Fans of Shakespeare and musicals, make your way to Hawrelak Park — anon! — and do not let the rain dampen your enthusiasm to love and laugh at two of your favourite pastimes.
Freewill Shakespeare Festival’s production of Something Rotten! — playing in the Heritage Amphitheatre until July 12 — is at once a toe-tapping extravaganza and a gut-busting skewer. It posits questions you’ve always had (like why musicals sing the same song over and over again, and why Shakespeare puts words in the wrong order) and some you may have yet to ponder. (Did Shakespeare really have a cod-piece the size of a baseball cap?) The production, directed by Dave Horak, is also a celebration of the festival’s return to Hawrelak Park, and a symbol of the sheer pluckiness of a theatre troupe with the audacity to perform outdoors in July.

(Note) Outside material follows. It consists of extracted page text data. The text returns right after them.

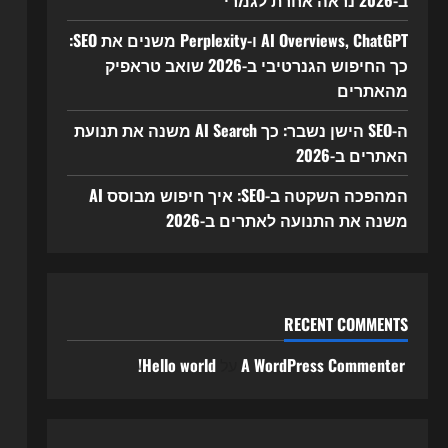
ב-2026 נראה אחרת לגמרי
AI Overviews, ChatGPT ו-Perplexity משנים את SEO:
כך החיפוש הגנרטיבי ב-2026 שואב טראפיק
מהאתרים
ה-SEO הישן נשבר: כך AI Search משנה את תנועת
האתרים ב-2026
המהפכה השקטה ב-SEO: איך חיפוש מבוסס AI
משנה את התנועה לאתרים ב-2026
RECENT COMMENTS
A WordPress Commenter
על
Hello world!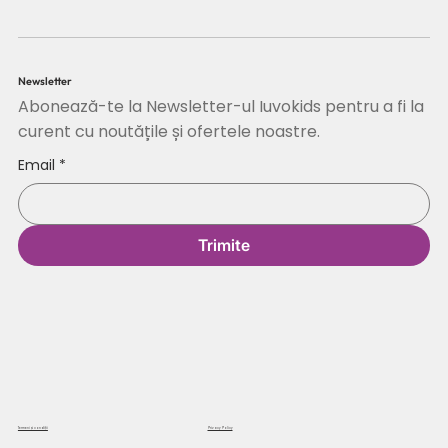
Newsletter
Abonează-te la Newsletter-ul Iuvokids pentru a fi la
curent cu noutățile și ofertele noastre.
Email
*
Trimite
Termeni și condiții
Privacy Policy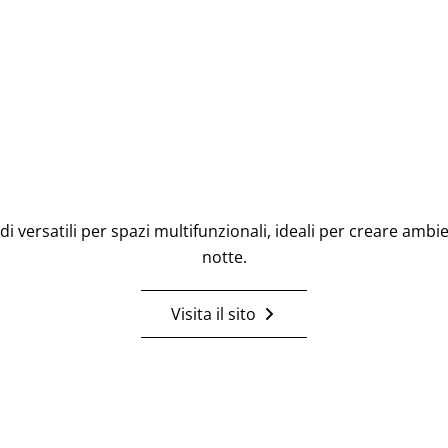
ersatili per spazi multifunzionali, ideali per creare ambien
notte.
Visita il sito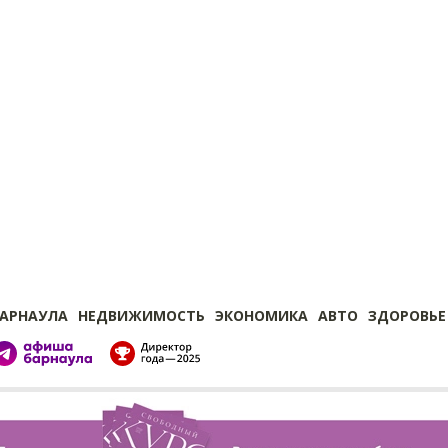
БАРНАУЛА
НЕДВИЖИМОСТЬ
ЭКОНОМИКА
АВТО
ЗДОРОВЬЕ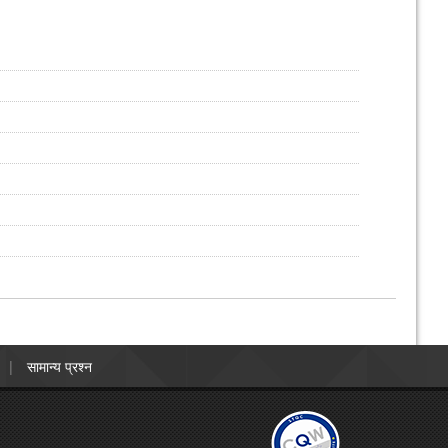
सामान्य प्रश्न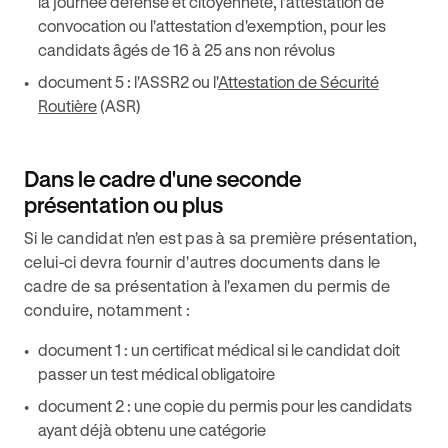
la journée défense et citoyenneté, l'attestation de
convocation ou l'attestation d'exemption, pour les
candidats âgés de 16 à 25 ans non révolus
document 5 : l'ASSR2 ou l'
Attestation de Sécurité
Routière
(ASR)
Dans le cadre d'une seconde
présentation ou plus
Si le candidat n'en est pas à sa première présentation,
celui-ci devra fournir d'autres documents dans le
cadre de sa présentation à l'examen du permis de
conduire, notamment :
document 1 : un certificat médical si le candidat doit
passer un test médical obligatoire
document 2 : une copie du permis pour les candidats
ayant déjà obtenu une catégorie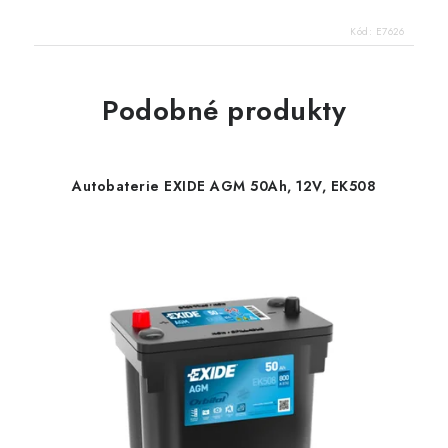
Kód:
E7626
Podobné produkty
Autobaterie EXIDE AGM 50Ah, 12V, EK508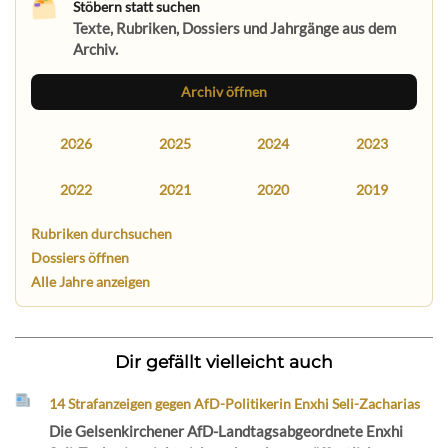
Stöbern statt suchen
Texte, Rubriken, Dossiers und Jahrgänge aus dem
Archiv.
Archiv öffnen
2026
2025
2024
2023
2022
2021
2020
2019
Rubriken durchsuchen
Dossiers öffnen
Alle Jahre anzeigen
Dir gefällt vielleicht auch
14 Strafanzeigen gegen AfD-Politikerin Enxhi Seli-Zacharias
Die Gelsenkirchener AfD-Landtagsabgeordnete Enxhi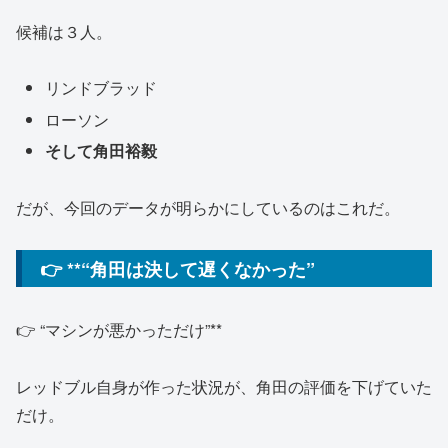
候補は３人。
リンドブラッド
ローソン
そして角田裕毅
だが、今回のデータが明らかにしているのはこれだ。
👉 **“角田は決して遅くなかった”
👉 “マシンが悪かっただけ”**
レッドブル自身が作った状況が、角田の評価を下げていた
だけ。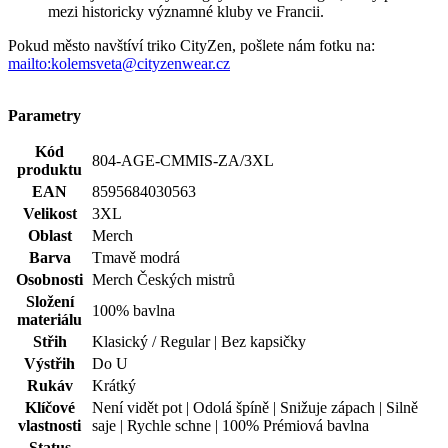
Kód
804-AGE-CMMIS-ZA/3XL
produktu
EAN
8595684030563
Velikost
3XL
Oblast
Merch
Barva
Tmavě modrá
Osobnosti
Merch Českých mistrů
Složení
100% bavlna
materiálu
Střih
Klasický / Regular | Bez kapsičky
Výstřih
Do U
Rukáv
Krátký
Klíčové
Není vidět pot | Odolá špíně | Snižuje zápach | Silně
vlastnosti
saje | Rychle schne | 100% Prémiová bavlna
Status
Novinka
produktu
Potisk
Ano
Pohlaví
Muž
Typ
Trička
oblečení
Spolupráce
Čeští mistři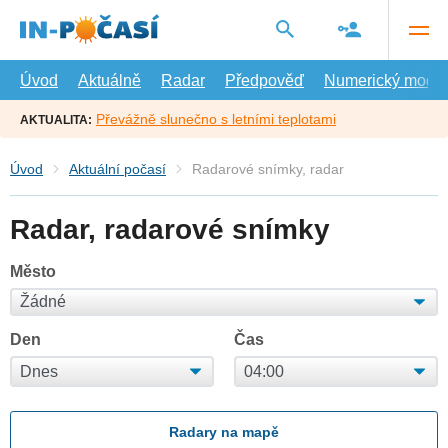
Přejít
na
hlavní
obsah
Úvod
Aktuálně
Radar
Předpověď
Numerický model
Převážně slunečno s letními teplotami
AKTUALITA:
Úvod
Aktuální počasí
Radarové snímky, radar
Radar, radarové snímky
Město
Den
Čas
Radary na mapě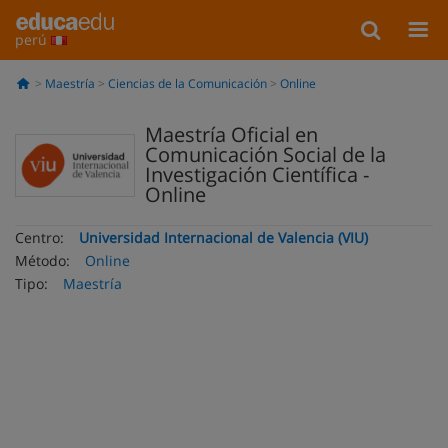
perú
Maestría
Ciencias de la Comunicación
Online
Maestría Oficial en
Comunicación Social de la
Investigación Científica -
Online
Centro:
Universidad Internacional de Valencia (VIU)
Método:
Online
Tipo:
Maestría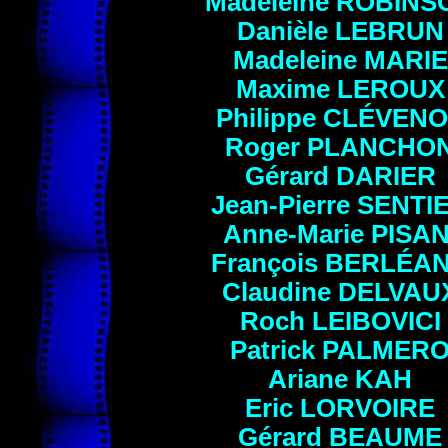
Madeleine
ROBINS
Danièle
LEBRUN
Madeleine
MARIE
Maxime
LEROUX
Philippe
CLÉVENO
Roger
PLANCHO
Gérard
DARIER
Jean-Pierre
SENTI
Anne-Marie
PISAN
François
BERLÉA
Claudine
DELVAU
Roch
LEIBOVICI
Patrick
PALMER
Ariane
KAH
Eric
LORVOIRE
Gérard
BEAUME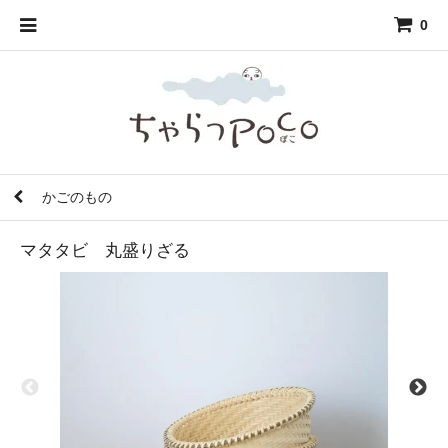
0
かごのもの
マタタビ 丸盛りざる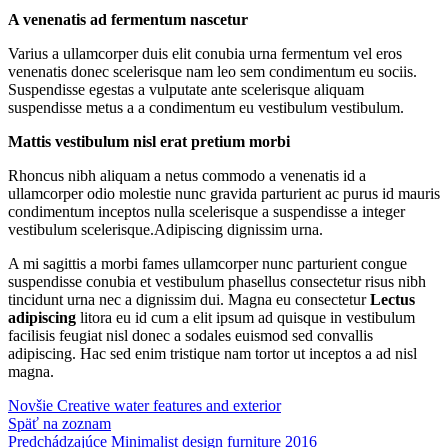
A venenatis ad fermentum nascetur
Varius a ullamcorper duis elit conubia urna fermentum vel eros
venenatis donec scelerisque nam leo sem condimentum eu sociis.
Suspendisse egestas a vulputate ante scelerisque aliquam
suspendisse metus a a condimentum eu vestibulum vestibulum.
Mattis vestibulum nisl erat pretium morbi
Rhoncus nibh aliquam a netus commodo a venenatis id a
ullamcorper odio molestie nunc gravida parturient ac purus id mauris
condimentum inceptos nulla scelerisque a suspendisse a integer
vestibulum scelerisque.Adipiscing dignissim urna.
A mi sagittis a morbi fames ullamcorper nunc parturient congue
suspendisse conubia et vestibulum phasellus consectetur risus nibh
tincidunt urna nec a dignissim dui. Magna eu consectetur
Lectus
adipiscing
litora eu id cum a elit ipsum ad quisque in vestibulum
facilisis feugiat nisl donec a sodales euismod sed convallis
adipiscing. Hac sed enim tristique nam tortor ut inceptos a ad nisl
magna.
Novšie
Creative water features and exterior
Späť na zoznam
Predchádzajúce
Minimalist design furniture 2016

Opening Night Defies the Elements
The opening night production was delayed by 15 minutes when the sky threw daggers, and rain and thunder reverberated throughout the amphitheatre, as if to say “don’t you dare.” But dare they did. The opening number by Minstrel (you may remember Renell Doneza from the Citadel’s 2023 production of Prison Dancer and he is just as fabulous in Something Rotten!) puts the audience at ease immediately. While small puddles at the foot of the stage caused a wobble or two on the staircase leading up to the platform, cast members in tap shoes managed to skim back and forth with grace and agility all night long.
A Departure for Freewill
Something Rotten! is somewhat of a departure for Freewill, which went with Much Ado About Nothing for the first of its two-show season. But the two-and-a-half-hour musical (including intermission) had a successful run on Broadway when it debuted in 2015. It’s also been at the Stratford Festival twice (2024 and 2026), where critics have positively slathered over the work. Freewill doesn’t have Stratford’s $70-million-plus budget, but Horak has nonetheless created a show with the exuberant feel of a more expensive production. (Watch for wardrobe designer Karlie Christie’s adorable take on giant, dancing eggs in the second act of the show.)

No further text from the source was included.